5. Main Playbook Integration (main.yml)
Finally, you will create a main hardening.yml file to call these roles:
# hardening.yml
---
- name: Execute Linux server hardening
hosts: web_servers, db_servers # Or hosts: all
become: yes # Run commands with sudo privileges
roles:
- ssh_hardening
- firewall
- system_updates
- user_management
Testing and Monitoring: Always in Control
Deployment completion doesn’t mean the work is finished. You must always test and monitor to ensure everything is functioning as expected.
1. Pre-Deployment Check (Dry Run)
Before running the actual playbook, I always do a dry run with the --check flag to see what changes Ansible would make without applying them to the server. This step has saved me from many unintended incidents.
ansible-playbook -i inventory hardening.yml --check
After reviewing the output and confirming everything looks good, I then run the actual playbook:
ansible-playbook -i inventory hardening.yml
2. Post-Deployment Verification
After the playbook finishes running, I will SSH into the server to confirm the changes. For example:
- Check SSH configuration:
sudo cat /etc/ssh/sshd_config | grep -E 'PermitRootLogin|PasswordAuthentication|Port|AllowUsers' - Check UFW status:
sudo ufw status verbose - Check user:
id mynewadmin
Once the server is operational, you can try SSHing in with the new user and port. Make sure the old user (or root) can no longer log in. I once made the mistake of forgetting to open the new SSH port on the firewall before changing the SSH daemon port, which resulted in having to use the console to fix the issue.

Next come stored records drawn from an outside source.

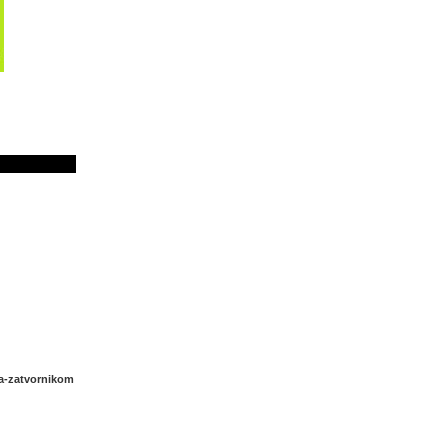
a-zatvornikom
atvornikom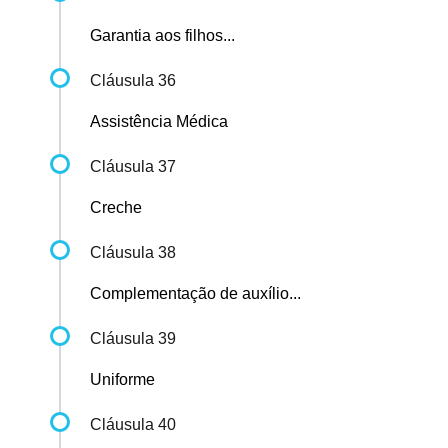
Garantia aos filhos...
Cláusula 36
Assistência Médica
Cláusula 37
Creche
Cláusula 38
Complementação de auxílio...
Cláusula 39
Uniforme
Cláusula 40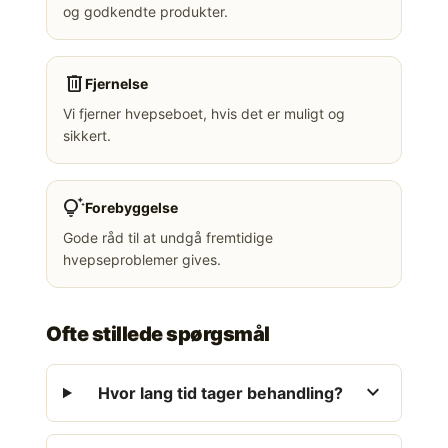
og godkendte produkter.
delete
Fjernelse
Vi fjerner hvepseboet, hvis det er muligt og
sikkert.
tips_and_updates
Forebyggelse
Gode råd til at undgå fremtidige
hvepseproblemer gives.
Ofte stillede spørgsmål
expand_more
Hvor lang tid tager behandling?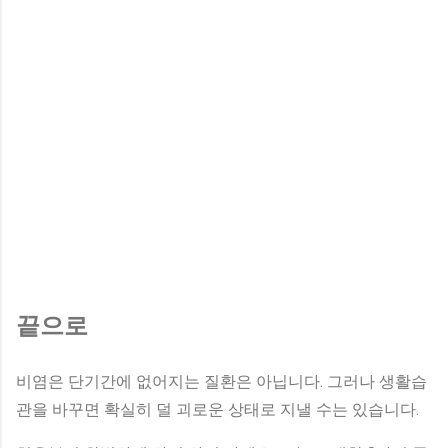
끝으로
비염은 단기간에 없어지는 질환은 아닙니다. 그러나 생활습
관을 바꾸면 확실히 덜 괴로운 상태로 지낼 수는 있습니다.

3. Regular Monitoring and Auditing
Hardening is not a one-time task. The security landscape is constantly evolving, and you need to ensure configurations remain up to standard. I typically schedule the hardening playbook to run periodically (e.g., monthly) to maintain consistency. Ansible is idempotent, so re-running it will not cause errors but only apply changes if there are any.
Furthermore, I also integrate log monitoring tools (like ELK stack or Prometheus with Grafana) to track security events. These events include failed logins, unusual access, or sudo actions. This helps me detect early signs of attacks or suspicious activity. I also combine this with using Lynis for periodic system auditing, and sometimes I even automate running Lynis via Ansible to easily monitor reports.
# Example task to run Lynis (add to system_auditing role if available)
- name: Install Lynis
ansible.builtin.apt:
name: lynis
state: present
- name: Run Lynis audit and save results
ansible.builtin.command: lynis audit system --quick --report-file /var/log/lynis_report.txt
args:
creates: /var/log/lynis_report.txt # Only run if report file doesn't exist or if you want to rerun
Automating Linux server hardening with Ansible has changed the way I work and brought immense peace of mind. From sleepless nights due to server attacks, I can now be confident that my systems are consistently and effectively protected. You should also start this automation journey as soon as possible!